Saturday, June 23, 2007

Old habits die hard as the East changes

Nuon Chea, Brother Number Two to Pol Pot

22/06/2007
By Sebastien Berger, South East Asia Correspondent
The Telegraph (UK)

The old man in Gucci shades stepped forward slowly, carefully placing his four-legged cane on the ground.

"Buy some lychees for the foreigner," he ordered his daughter, at a roadside stall in the countryside of western Cambodia. This correspondent had never been given fresh fruit by a genocidal geriatric before but Nuon Chea, Brother Number Two to Pol Pot and a man with the blood of up to two million people on his hands, did exactly that.

It felt surreal, as does the tortured progress of Cambodia's Khmer Rouge tribunal, set up to try the likes of Nuon Chea but beset by delays, even after the government spent years in negotiations, seeking to avoid embarrassing the many former Khmers Rouge in its upper ranks.

In the meantime there is no accounting for the victims, their relatives or history, while memories fade and potential defendants die.

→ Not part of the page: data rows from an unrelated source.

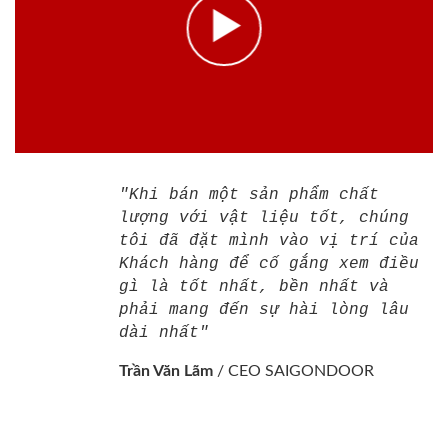
"Khi bán một sản phẩm chất
lượng với vật liệu tốt, chúng
tôi đã đặt mình vào vị trí của
Khách hàng để cố gắng xem điều
gì là tốt nhất, bền nhất và
phải mang đến sự hài lòng lâu
dài nhất"
Trần Văn Lãm
/
CEO SAIGONDOOR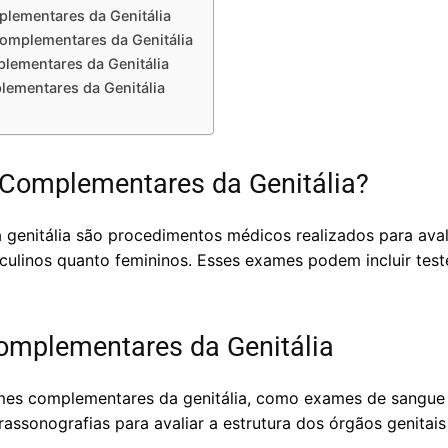
lementares da Genitália
omplementares da Genitália
lementares da Genitália
ementares da Genitália
Complementares da Genitália?
enitália são procedimentos médicos realizados para aval
culinos quanto femininos. Esses exames podem incluir test
omplementares da Genitália
mes complementares da genitália, como exames de sangue 
rassonografias para avaliar a estrutura dos órgãos genitais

It is a stark demonstration of Asian pragmatism over principle, and one that the people have no choice but to accept - Cambodia is ruled by Hun Sen, a strongman who has crushed dissent and co-opted the remains of the political opposition.

Similar states of affairs exist behind the palm-lined beaches and growing economies of the region. Of the other countries of south-east Asia, two - Burma and Thailand - are under military rule, two are Communist dictatorships, two are de facto one-party states, ruled by the same organisation since independence, and one is an absolute Islamic monarchy.

Only three - Indonesia, the Philippines, and East Timor - hold competitive, if sometimes flawed, elections.

Where democracy is a recent innovation, it can be inspiring. In the tsunami-devastated Indonesian province of Aceh queues of people lined up to elect a former separatist as governor, just along the road from a mass grave containing 46,718 bodies.

Elsewhere, though, quiet acceptance of the status quo is the general rule. In his book East and West, Chris Patten decried the concept of "Asian values" - the idea that Oriental societies are somehow different - and argued for the universality of human rights.

It is an admirable, idealist position, but in practice reality interferes. For the most part the nations of south-east Asia have gone from monarchies, to colonies, to autocracies. There has been no opportunity for a democratic tradition to develop, and deference to authority, whether familial, social, or political, is ingrained from birth, as it has been for centuries.

Even in Thailand, long seen as a beacon for democracy in the region, the culture of obedience is such that when the old elite asserted themselves over the elected prime minister in a palace-backed military coup last year it was hugely popular.

As one Thai woman put it: "The army belongs to the king, and the king belongs to Thailand, so it's okay."

Outside poverty-stricken basket-cases like Burma and Laos, increasing material comforts have allowed the authorities to establish a trade-off with political liberty, with Singapore and Vietnam as the prime examples.

At the celebrations for the Crown Prince of Brunei's wedding, one citizen explained: "Who needs democracy when the sultan gives us everything?"

And with face and status all-important in many societies, such as Thailand, the opportunity to buy international brand names matters more to some than the nature of their government.

Instead it is left to a few brave souls to carry the torch for greater freedoms than the right to buy a Louis Vuitton bag.

Burma's Aung San Suu Kyi is renowned as the world's only imprisoned Nobel laureate, but there are unsung heroes too - Chee Soon Juan, Singapore's most outspoken politician and an occasional resident of the city-state's prison, or Thich Quang Do, a Vietnamese Buddhist monk who lives under "pagoda arrest" in Ho Chi Minh City for daring to defy the Communist regime.

Wearing simple brown robes, he is probably the most impressive person I have ever met - and secret police followed me, blatantly obviously, from his temple.

"They put me into prison, they can put me under house arrest, they can do anything they like, but I am not afraid," he said. "You can stifle one man for his whole life, or you can stifle a group of people for some time, but you cannot stifle the whole people all the time." I hope he is right.

3 comments:

Anonymous said...

This animal breeded man was a Chon Antheapeal whose has ruled Cambodia with more than 3 millions deaths. Since this antheapeal has breeded their offspring in Cambodia, Cambodia is no longer a good place to live in. It take years to get ridge of these antheapeal from Cambodia. Areak Prey

Anonymous said...

I couldn't agree more. I think sihanouk,khiev Samphan,nuon chea,ieng sary should be hanged a long time ago in the middle of olympic stadium and invite all the victims's family to witness it.The crime that these people inflicted on our families was so horrible and so dramatic.Look at sihanouk now ,he got away with it.He was the one that misled thousands upon thousands of his supporters to die at the hands of the khmer rouges..

Anonymous said...

this mother fucker is truely a chinese maoist! thanks to those that befriended them in the past!!!